L'équilibre entre amour et tragédie : Le récit alterne entre la mémoire intime (une histoire d'amour à Leningrad dans les années 70) et la mémoire collective (la face sombre de l'histoire soviétique) [02:30]. Pour l'auteur, l'amour est nécessaire pour supporter l'écriture des moments les plus sombres de l'histoire [14:04].
La famine au Kazakhstan : Un point central du livre est la découverte de la "grande famine" (la Asharshalyk) déclenchée par Staline au Kazakhstan dans les années 30, un événement historique souvent passé sous silence contrairement à l'Holodomor ukrainien [06:58].
3. Les Personnages
Walid : Étudiant algérien en histoire (miroir partiel de l'auteur qui était mathématicien), il porte une mémoire blessée et découvre la complexité de l'âme russe [20:05].
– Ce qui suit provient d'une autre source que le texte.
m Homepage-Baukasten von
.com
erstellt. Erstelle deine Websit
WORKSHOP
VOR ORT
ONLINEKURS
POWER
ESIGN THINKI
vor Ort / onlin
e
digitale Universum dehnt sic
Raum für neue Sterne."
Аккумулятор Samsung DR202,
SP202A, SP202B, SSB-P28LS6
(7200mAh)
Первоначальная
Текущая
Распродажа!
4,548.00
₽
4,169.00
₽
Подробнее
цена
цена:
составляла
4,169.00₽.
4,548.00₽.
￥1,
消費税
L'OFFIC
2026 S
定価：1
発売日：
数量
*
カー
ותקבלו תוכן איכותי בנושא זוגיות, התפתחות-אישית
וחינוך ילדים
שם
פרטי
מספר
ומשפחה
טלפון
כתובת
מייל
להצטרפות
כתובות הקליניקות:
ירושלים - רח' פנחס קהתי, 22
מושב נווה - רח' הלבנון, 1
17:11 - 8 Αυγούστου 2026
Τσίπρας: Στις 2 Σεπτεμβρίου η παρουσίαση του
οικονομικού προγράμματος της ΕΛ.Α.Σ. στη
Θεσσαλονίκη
Irina : Personnage de chair et de sang, elle incarne la passion pour la musique et l'héroïsme ordinaire face à la dureté du régime [30:17].
Vladimir (le grand-père) : Personnage complexe, à la fois bourreau (participant à la famine) et grand-père aimant. L'auteur explore à travers lui la "bureaucratie de la catastrophe" où la dilution des responsabilités conduit à l'horreur [28:10].
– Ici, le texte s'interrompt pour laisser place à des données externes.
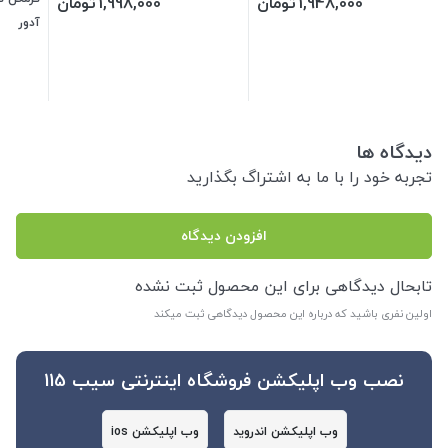
1,948,000
تومان
1,998,000
تومان
آدور
دیدگاه ها
تجربه خود را با ما به اشتراگ بگذارید
افزودن دیدگاه
تابحال دیدگاهی برای این محصول ثبت نشده
اولین نفری باشید که درباره این محصول دیدگاهی ثبت میکند
نصب وب اپلیکشن فروشگاه اینترنتی سیب 115
وب اپلیکشن اندروید
وب اپلیکشن ios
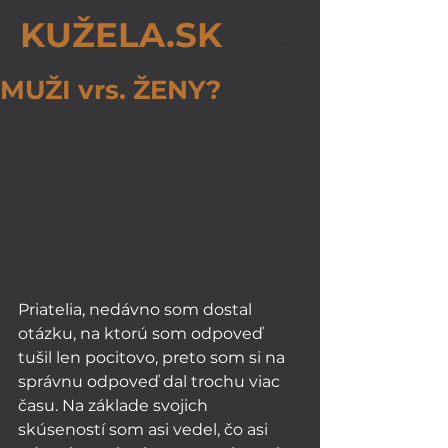
KUŽELA.SK
MUŽI vrs. ŽENY?
Priatelia, nedávno som dostal 
otázku, na ktorú som odpoveď 
tušil len pocitovo, preto som si na 
správnu odpoveď dal trochu viac 
času. Na základe svojich 
skúseností som asi vedel, čo asi 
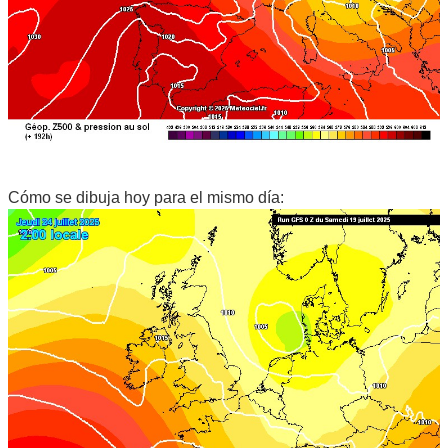
Cómo se dibuja hoy para el mismo día:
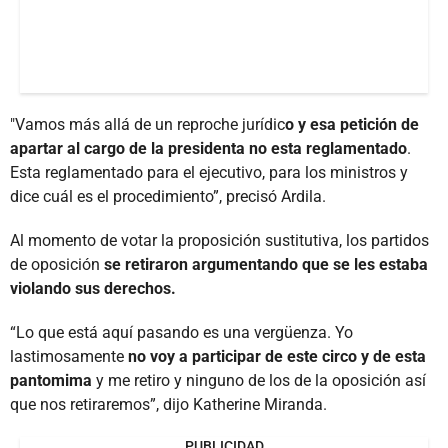
"Vamos más allá de un reproche jurídic
o y esa petición de
apartar al cargo de la presidenta no esta reglamentado
.
Esta reglamentado para el ejecutivo, para los ministros y
dice cuál es el procedimiento”, precisó Ardila.
Al momento de votar la proposición sustitutiva, los partidos
de oposición
se retiraron argumentando que se les estaba
violando sus derechos.
“Lo que está aquí pasando es una vergüenza. Yo
lastimosamente
no voy a participar de este circo y de esta
pantomima
y me retiro y ninguno de los de la oposición así
que nos retiraremos”, dijo Katherine Miranda.
PUBLICIDAD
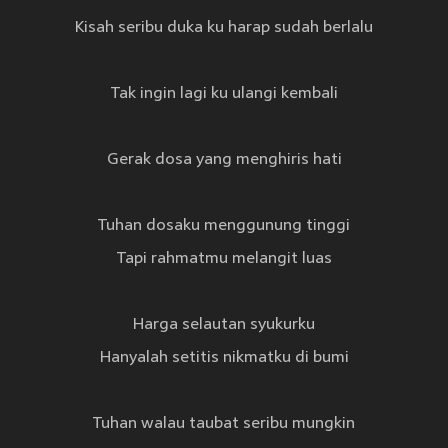
Kisah seribu duka ku harap sudah berlalu
Tak ingin lagi ku ulangi kembali
Gerak dosa yang menghiris hati
Tuhan dosaku menggunung tinggi
Tapi rahmatmu melangit luas
Harga selautan syukurku
Hanyalah setitis nikmatku di bumi
Tuhan walau taubat seribu mungkin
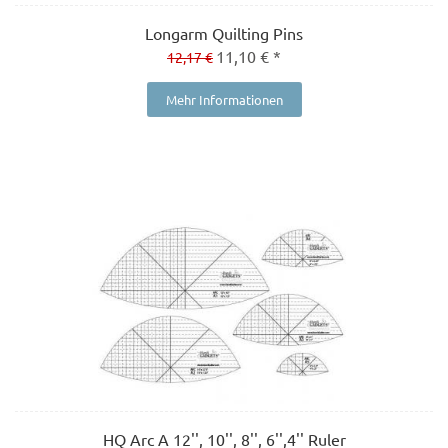
Longarm Quilting Pins
11,10 € *
12,17 €
Mehr Informationen
HQ Arc A 12'', 10'', 8'', 6'',4'' Ruler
4. Réflexions sur l'écriture et l'histoire
Le rôle du rêve : Anouar Benmalek confie qu'un cauchemar a débloqué la structure du livre, lui donnant l'idée des retours dans le temps et de la question : "Et si on pouvait changer le passé ?" [36:53].
L'influence des grands auteurs : Il revendique l'ombre des géants comme Tolstoï, Pouchkine, Boulgakov ou Garcia Márquez [40:12]. Il cite également le poète Nicolas Oleïnikov, fusillé par Staline, pour sa capacité à être "tendrement sarcastique" face à la mort [33:17].
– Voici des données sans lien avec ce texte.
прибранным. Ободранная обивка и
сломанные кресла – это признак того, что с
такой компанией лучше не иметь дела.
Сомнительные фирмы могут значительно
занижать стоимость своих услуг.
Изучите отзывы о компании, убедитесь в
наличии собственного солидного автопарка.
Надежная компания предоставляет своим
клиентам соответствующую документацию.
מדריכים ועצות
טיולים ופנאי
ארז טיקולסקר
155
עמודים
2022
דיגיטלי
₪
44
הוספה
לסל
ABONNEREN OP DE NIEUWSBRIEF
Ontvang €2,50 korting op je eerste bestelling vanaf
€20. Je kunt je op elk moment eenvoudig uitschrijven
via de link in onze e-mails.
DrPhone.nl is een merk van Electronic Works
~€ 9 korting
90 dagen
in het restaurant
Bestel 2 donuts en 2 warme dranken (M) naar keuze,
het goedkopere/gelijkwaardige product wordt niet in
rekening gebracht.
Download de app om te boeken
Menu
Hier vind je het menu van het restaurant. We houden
Le contexte actuel : L'écriture a commencé en 2021, avant l'invasion de l'Ukraine. L'auteur a choisi de terminer son récit à la veille de l'invasion pour ne trahir ni son amour pour la Russie, ni celui pour l'Ukraine (où il a vécu) [18:01].
5. Recommandations Littéraires de l'auteur
Livre méconnu : Il recommande vivement Une journée plus longue qu'un siècle de Tchingiz Aïtmatov, un chef-d'œuvre kirghize qui mêle mythes, cruauté soviétique et même science-fiction [01:21:40].
Personnage de fiction : S'il devait changer de place avec un personnage, il choisirait Jean Valjean (Les Misérables de Victor Hugo), pour son humanité et la bascule de son destin [01:27:00].
Extraits lus durant l'interview :
La rencontre à l'Ermitage (1978) : Walid rencontre Irina dans la file d'attente du musée, où elle se fait passer pour sa femme pour griller la queue [53:22].
La confrontation sur la mémoire : Un passage poignant sur la responsabilité historique et le refus d'oublier les crimes commis au Kazakhstan [01:29:25].